[Collected data]
▶

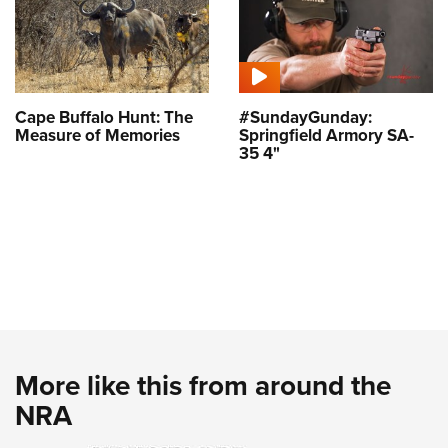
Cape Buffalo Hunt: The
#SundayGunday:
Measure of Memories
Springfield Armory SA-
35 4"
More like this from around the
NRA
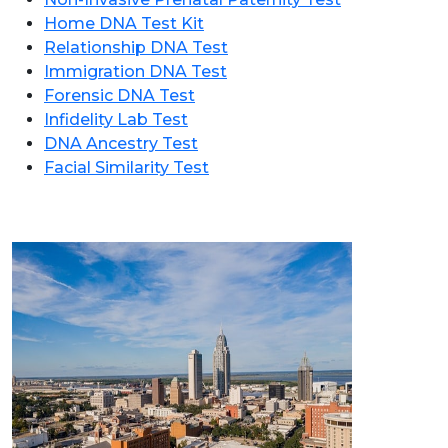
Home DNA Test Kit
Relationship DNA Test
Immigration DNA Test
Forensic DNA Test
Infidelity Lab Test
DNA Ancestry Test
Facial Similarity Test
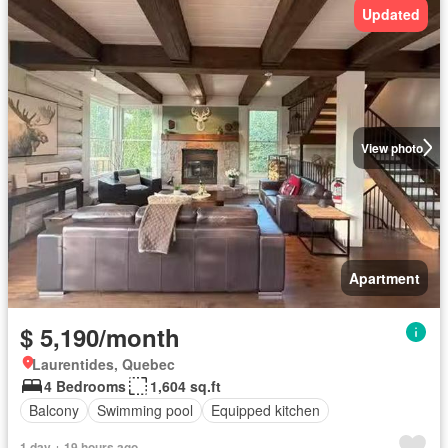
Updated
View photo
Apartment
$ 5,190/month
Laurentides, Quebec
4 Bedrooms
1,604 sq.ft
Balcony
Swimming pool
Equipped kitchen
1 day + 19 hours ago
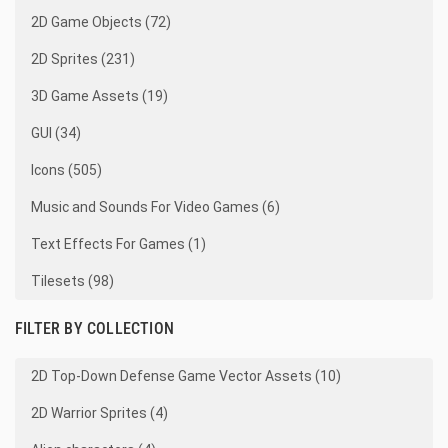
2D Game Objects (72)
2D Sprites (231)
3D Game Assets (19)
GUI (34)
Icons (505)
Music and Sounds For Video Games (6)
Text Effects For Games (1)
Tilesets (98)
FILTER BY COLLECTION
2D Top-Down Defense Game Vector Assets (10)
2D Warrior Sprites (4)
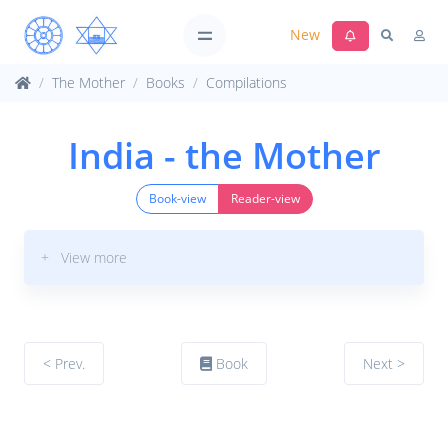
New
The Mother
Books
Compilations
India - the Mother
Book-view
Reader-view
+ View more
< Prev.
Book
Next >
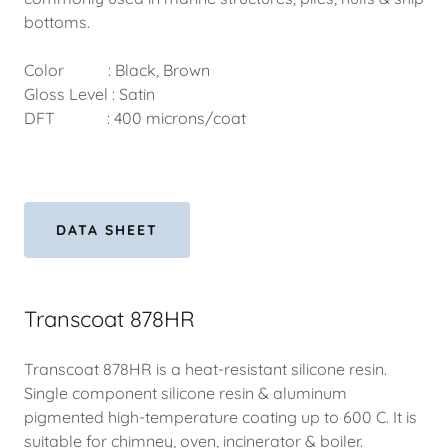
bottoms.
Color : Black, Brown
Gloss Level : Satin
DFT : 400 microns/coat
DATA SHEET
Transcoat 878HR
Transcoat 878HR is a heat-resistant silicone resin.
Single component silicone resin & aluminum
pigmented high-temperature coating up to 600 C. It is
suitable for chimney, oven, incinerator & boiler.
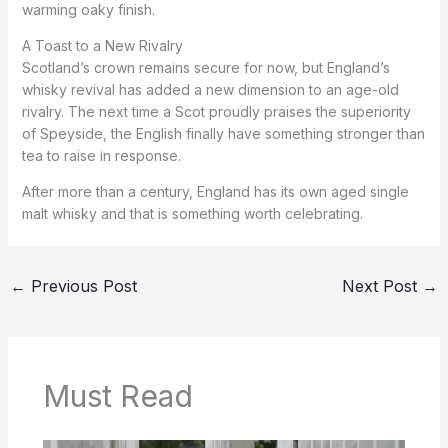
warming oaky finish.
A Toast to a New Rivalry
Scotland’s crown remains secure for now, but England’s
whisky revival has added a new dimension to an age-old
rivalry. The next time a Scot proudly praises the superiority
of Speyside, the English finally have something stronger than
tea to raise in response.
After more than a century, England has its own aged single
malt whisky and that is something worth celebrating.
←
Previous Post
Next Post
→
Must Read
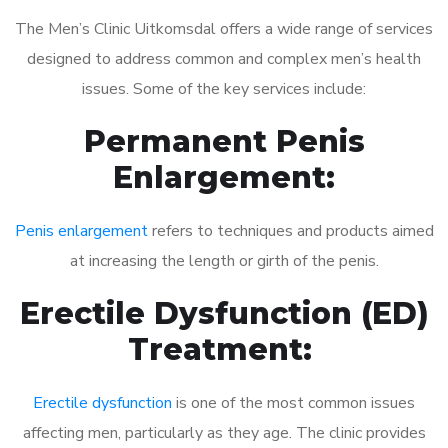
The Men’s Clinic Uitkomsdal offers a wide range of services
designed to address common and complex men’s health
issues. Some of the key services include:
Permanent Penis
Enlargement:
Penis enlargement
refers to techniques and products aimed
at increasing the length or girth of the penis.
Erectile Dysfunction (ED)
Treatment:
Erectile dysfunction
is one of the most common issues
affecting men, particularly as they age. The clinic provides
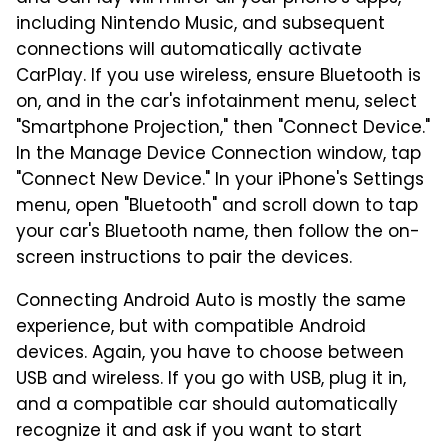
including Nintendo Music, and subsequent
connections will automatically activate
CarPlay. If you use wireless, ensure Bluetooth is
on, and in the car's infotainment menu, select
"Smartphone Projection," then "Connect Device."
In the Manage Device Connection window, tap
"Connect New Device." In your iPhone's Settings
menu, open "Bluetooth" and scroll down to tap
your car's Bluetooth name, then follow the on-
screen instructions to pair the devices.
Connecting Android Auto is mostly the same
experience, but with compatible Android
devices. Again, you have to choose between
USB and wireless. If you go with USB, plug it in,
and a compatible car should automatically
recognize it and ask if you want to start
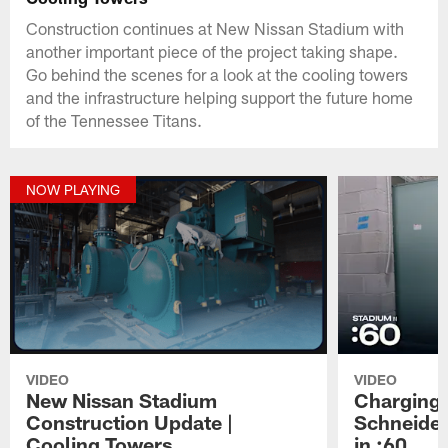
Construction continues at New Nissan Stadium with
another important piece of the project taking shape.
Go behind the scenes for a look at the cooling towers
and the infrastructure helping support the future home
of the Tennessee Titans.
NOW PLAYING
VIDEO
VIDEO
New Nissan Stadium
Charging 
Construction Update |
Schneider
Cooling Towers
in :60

◀
▶

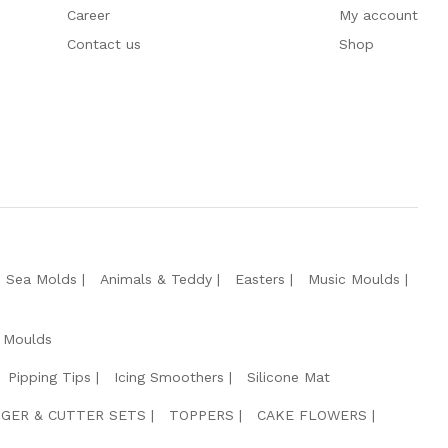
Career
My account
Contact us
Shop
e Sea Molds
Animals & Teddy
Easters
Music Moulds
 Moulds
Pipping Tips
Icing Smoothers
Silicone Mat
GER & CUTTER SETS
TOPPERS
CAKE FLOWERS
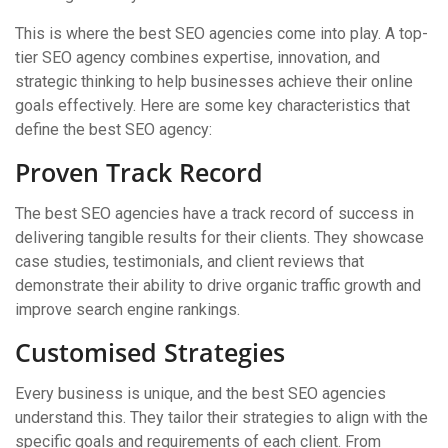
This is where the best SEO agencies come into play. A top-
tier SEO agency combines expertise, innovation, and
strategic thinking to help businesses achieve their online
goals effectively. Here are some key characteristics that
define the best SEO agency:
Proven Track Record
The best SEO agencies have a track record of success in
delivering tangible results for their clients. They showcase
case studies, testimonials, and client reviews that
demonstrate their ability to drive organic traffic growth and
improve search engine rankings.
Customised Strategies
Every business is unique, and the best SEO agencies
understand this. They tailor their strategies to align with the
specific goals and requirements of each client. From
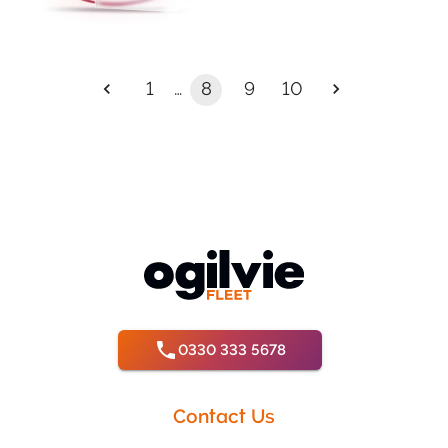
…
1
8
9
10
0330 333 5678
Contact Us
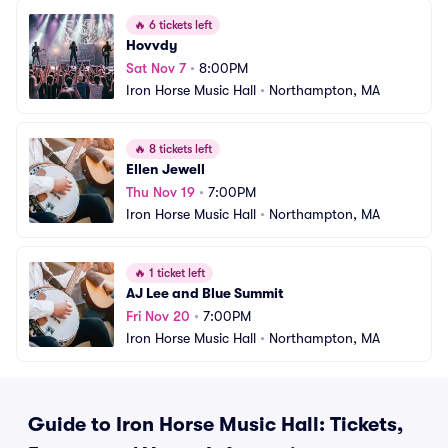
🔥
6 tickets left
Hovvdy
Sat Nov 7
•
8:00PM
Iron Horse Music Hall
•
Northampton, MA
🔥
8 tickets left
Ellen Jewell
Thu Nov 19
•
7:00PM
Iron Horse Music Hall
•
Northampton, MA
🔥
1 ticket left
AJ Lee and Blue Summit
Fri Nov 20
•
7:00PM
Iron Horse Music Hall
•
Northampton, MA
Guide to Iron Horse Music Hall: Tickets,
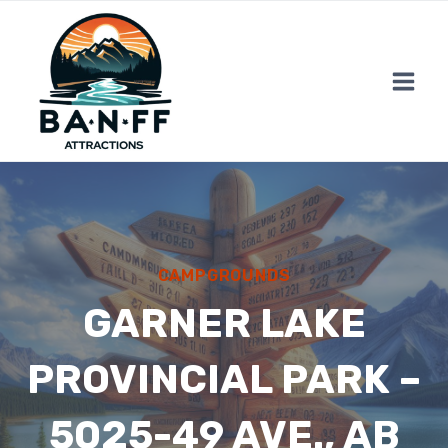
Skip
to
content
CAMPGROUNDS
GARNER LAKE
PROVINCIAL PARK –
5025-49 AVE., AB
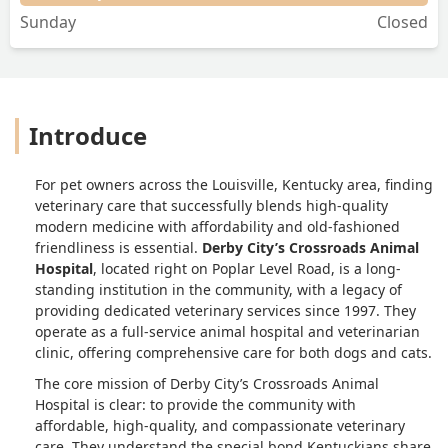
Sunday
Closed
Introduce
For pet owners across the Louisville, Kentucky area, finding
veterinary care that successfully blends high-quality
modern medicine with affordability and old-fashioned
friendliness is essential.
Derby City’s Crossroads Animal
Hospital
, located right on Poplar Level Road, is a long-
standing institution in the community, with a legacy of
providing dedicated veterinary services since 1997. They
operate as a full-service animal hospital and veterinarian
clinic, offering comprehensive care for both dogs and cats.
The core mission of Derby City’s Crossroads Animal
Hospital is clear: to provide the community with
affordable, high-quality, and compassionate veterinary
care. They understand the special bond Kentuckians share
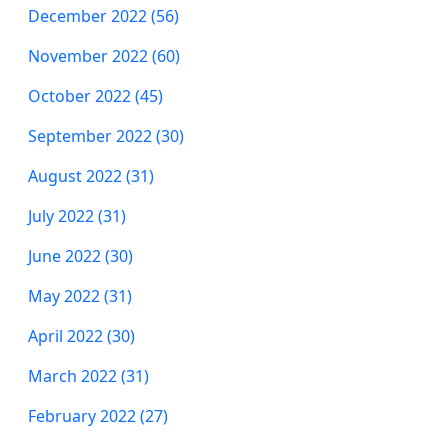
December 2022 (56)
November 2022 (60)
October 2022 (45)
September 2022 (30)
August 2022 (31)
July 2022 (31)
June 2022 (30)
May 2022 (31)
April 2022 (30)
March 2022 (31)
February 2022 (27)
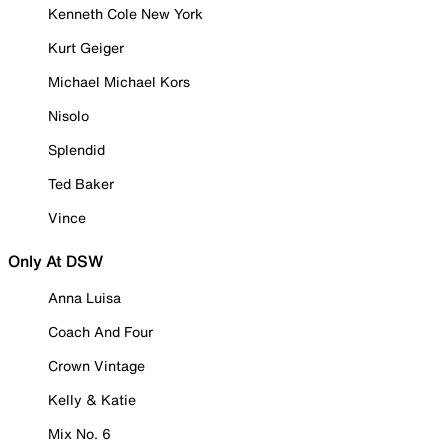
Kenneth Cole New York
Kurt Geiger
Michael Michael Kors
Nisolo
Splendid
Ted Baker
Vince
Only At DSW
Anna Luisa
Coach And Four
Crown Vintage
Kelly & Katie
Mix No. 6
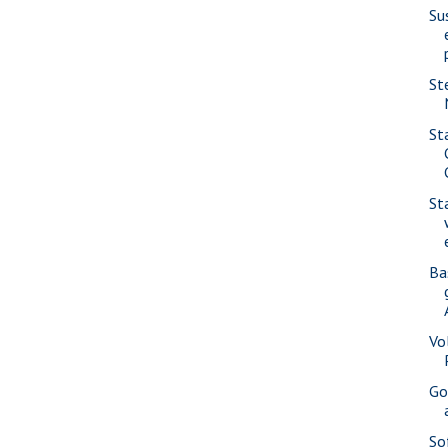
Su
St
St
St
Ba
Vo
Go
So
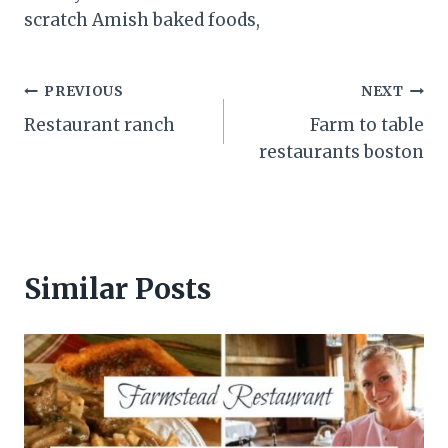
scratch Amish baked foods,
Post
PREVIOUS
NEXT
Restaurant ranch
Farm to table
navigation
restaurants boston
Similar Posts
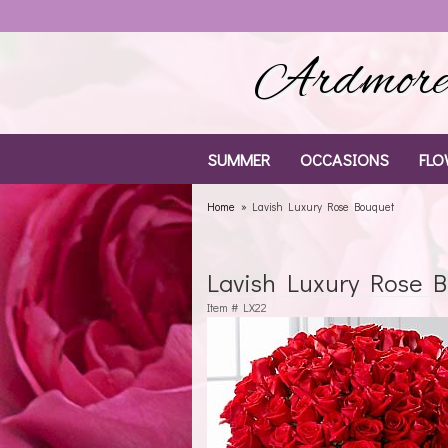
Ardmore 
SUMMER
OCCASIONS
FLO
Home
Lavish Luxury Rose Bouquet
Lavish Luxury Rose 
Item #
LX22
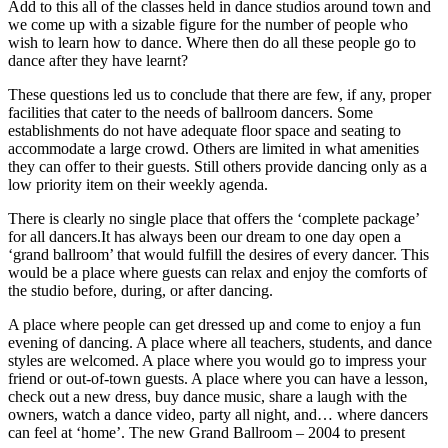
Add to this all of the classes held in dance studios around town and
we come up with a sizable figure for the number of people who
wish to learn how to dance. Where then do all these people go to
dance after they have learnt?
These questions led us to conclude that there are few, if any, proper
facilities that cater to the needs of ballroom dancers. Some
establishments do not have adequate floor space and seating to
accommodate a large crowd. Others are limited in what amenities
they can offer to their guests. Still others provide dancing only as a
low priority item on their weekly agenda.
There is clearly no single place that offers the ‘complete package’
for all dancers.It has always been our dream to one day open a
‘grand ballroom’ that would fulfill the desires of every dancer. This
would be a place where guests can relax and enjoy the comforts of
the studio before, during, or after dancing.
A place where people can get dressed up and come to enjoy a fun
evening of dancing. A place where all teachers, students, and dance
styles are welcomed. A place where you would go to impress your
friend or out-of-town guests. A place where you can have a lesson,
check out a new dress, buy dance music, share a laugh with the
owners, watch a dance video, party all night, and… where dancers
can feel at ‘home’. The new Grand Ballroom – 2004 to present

◀

WORK INSTRUCTION –
Using the records above, return word for word the lines that begin at the one containing "Cape Buffalo Hunt: The" and end at the one containing "2D Top-Down Defense Game Vector Assets (10)", both of them included and no pictures.

TASK RESULT –
Cape Buffalo Hunt: The
#SundayGunday:
Measure of Memories
Springfield Armory SA-
35 4"
More like this from around the
NRA
Home DNA Test Kit
Relationship DNA Test
Immigration DNA Test
Forensic DNA Test
Infidelity Lab Test
DNA Ancestry Test
Facial Similarity Test
Updated
View photo
Apartment
$ 5,190/month
Laurentides, Quebec
4 Bedrooms
1,604 sq.ft
Balcony
Swimming pool
Equipped kitchen
1 day + 19 hours ago
2D Game Objects (72)
2D Sprites (231)
3D Game Assets (19)
GUI (34)
Icons (505)
Music and Sounds For Video Games (6)
Text Effects For Games (1)
Tilesets (98)
FILTER BY COLLECTION
2D Top-Down Defense Game Vector Assets (10)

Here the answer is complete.